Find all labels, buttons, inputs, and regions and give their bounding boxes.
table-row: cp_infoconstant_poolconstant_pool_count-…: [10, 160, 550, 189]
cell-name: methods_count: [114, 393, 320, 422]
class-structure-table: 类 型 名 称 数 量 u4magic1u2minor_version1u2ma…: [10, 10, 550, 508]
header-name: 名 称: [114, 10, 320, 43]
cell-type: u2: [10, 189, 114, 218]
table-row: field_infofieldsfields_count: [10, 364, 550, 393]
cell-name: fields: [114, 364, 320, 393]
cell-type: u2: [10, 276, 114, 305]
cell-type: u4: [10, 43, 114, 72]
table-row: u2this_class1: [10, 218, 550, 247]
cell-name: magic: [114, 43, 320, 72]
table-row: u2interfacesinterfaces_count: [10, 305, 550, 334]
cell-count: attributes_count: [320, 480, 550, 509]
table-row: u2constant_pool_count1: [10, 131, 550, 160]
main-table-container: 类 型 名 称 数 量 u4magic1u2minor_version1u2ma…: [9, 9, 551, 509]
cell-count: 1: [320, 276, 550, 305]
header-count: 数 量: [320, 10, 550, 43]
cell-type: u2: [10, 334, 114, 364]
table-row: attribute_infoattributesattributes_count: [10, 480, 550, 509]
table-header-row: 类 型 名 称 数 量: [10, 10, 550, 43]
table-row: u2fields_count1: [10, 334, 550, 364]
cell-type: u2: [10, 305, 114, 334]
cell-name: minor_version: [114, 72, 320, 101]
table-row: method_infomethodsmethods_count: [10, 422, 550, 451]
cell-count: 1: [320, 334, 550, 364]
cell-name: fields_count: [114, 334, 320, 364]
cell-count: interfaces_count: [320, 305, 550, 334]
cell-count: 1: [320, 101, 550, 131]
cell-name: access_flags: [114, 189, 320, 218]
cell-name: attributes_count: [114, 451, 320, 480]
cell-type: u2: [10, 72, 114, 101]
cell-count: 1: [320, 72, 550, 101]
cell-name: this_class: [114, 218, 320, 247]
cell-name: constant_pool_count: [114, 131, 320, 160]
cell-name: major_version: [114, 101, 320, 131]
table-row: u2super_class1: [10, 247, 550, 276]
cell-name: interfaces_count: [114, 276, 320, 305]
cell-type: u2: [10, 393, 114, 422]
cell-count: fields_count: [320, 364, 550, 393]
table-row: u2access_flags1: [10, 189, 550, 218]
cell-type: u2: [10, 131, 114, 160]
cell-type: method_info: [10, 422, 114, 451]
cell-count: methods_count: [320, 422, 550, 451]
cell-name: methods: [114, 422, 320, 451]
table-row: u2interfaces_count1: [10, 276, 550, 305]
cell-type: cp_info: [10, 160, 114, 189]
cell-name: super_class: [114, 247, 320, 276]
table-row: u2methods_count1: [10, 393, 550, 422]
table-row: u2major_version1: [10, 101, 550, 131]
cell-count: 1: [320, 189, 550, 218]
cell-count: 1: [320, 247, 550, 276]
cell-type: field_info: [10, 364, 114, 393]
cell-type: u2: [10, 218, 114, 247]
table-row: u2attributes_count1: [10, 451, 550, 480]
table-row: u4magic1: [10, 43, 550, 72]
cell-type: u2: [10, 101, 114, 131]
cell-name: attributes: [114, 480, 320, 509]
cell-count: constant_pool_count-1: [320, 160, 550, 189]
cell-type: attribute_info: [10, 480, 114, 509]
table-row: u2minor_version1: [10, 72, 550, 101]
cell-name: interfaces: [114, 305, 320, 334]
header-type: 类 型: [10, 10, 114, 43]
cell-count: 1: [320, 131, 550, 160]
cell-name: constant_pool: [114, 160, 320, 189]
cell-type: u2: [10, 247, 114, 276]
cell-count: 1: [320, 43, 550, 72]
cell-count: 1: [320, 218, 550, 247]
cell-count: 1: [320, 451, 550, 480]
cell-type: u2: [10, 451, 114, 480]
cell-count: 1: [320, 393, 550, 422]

_ _ _ _ _ _ _

• What the task requires: What's wanted is a faithful copy of each entry above.

• Task answer:
Find all labels, buttons, inputs, and regions and give their bounding boxes.
table-row: cp_infoconstant_poolconstant_pool_count-…: [10, 160, 550, 189]
cell-name: methods_count: [114, 393, 320, 422]
class-structure-table: 类 型 名 称 数 量 u4magic1u2minor_version1u2ma…: [10, 10, 550, 508]
header-name: 名 称: [114, 10, 320, 43]
cell-type: u2: [10, 189, 114, 218]
table-row: field_infofieldsfields_count: [10, 364, 550, 393]
cell-name: fields: [114, 364, 320, 393]
cell-type: u2: [10, 276, 114, 305]
cell-type: u4: [10, 43, 114, 72]
table-row: u2this_class1: [10, 218, 550, 247]
cell-name: magic: [114, 43, 320, 72]
table-row: u2interfacesinterfaces_count: [10, 305, 550, 334]
cell-count: attributes_count: [320, 480, 550, 509]
table-row: u2constant_pool_count1: [10, 131, 550, 160]
main-table-container: 类 型 名 称 数 量 u4magic1u2minor_version1u2ma…: [9, 9, 551, 509]
cell-count: 1: [320, 276, 550, 305]
header-count: 数 量: [320, 10, 550, 43]
cell-type: u2: [10, 334, 114, 364]
table-row: attribute_infoattributesattributes_count: [10, 480, 550, 509]
table-header-row: 类 型 名 称 数 量: [10, 10, 550, 43]
table-row: u2fields_count1: [10, 334, 550, 364]
cell-type: u2: [10, 305, 114, 334]
cell-name: minor_version: [114, 72, 320, 101]
table-row: method_infomethodsmethods_count: [10, 422, 550, 451]
cell-count: 1: [320, 334, 550, 364]
cell-name: fields_count: [114, 334, 320, 364]
cell-count: interfaces_count: [320, 305, 550, 334]
cell-count: 1: [320, 101, 550, 131]
cell-name: access_flags: [114, 189, 320, 218]
cell-name: attributes_count: [114, 451, 320, 480]
cell-type: u2: [10, 72, 114, 101]
cell-count: 1: [320, 72, 550, 101]
cell-name: this_class: [114, 218, 320, 247]
cell-name: constant_pool_count: [114, 131, 320, 160]
cell-name: major_version: [114, 101, 320, 131]
table-row: u2super_class1: [10, 247, 550, 276]
cell-name: interfaces_count: [114, 276, 320, 305]
cell-type: u2: [10, 393, 114, 422]
cell-count: fields_count: [320, 364, 550, 393]
table-row: u2access_flags1: [10, 189, 550, 218]
cell-type: u2: [10, 131, 114, 160]
cell-type: method_info: [10, 422, 114, 451]
cell-count: methods_count: [320, 422, 550, 451]
cell-name: methods: [114, 422, 320, 451]
table-row: u2interfaces_count1: [10, 276, 550, 305]
cell-type: cp_info: [10, 160, 114, 189]
cell-name: super_class: [114, 247, 320, 276]
table-row: u2methods_count1: [10, 393, 550, 422]
table-row: u2major_version1: [10, 101, 550, 131]
cell-count: 1: [320, 189, 550, 218]
cell-count: 1: [320, 247, 550, 276]
cell-type: field_info: [10, 364, 114, 393]
cell-type: u2: [10, 218, 114, 247]
table-row: u2attributes_count1: [10, 451, 550, 480]
table-row: u4magic1: [10, 43, 550, 72]
cell-type: u2: [10, 101, 114, 131]
cell-name: attributes: [114, 480, 320, 509]
cell-count: constant_pool_count-1: [320, 160, 550, 189]
cell-type: attribute_info: [10, 480, 114, 509]
table-row: u2minor_version1: [10, 72, 550, 101]
cell-name: interfaces: [114, 305, 320, 334]
header-type: 类 型: [10, 10, 114, 43]
cell-count: 1: [320, 131, 550, 160]
cell-name: constant_pool: [114, 160, 320, 189]
cell-type: u2: [10, 247, 114, 276]
cell-count: 1: [320, 43, 550, 72]
cell-count: 1: [320, 218, 550, 247]
cell-count: 1: [320, 451, 550, 480]
cell-type: u2: [10, 451, 114, 480]
cell-count: 1: [320, 393, 550, 422]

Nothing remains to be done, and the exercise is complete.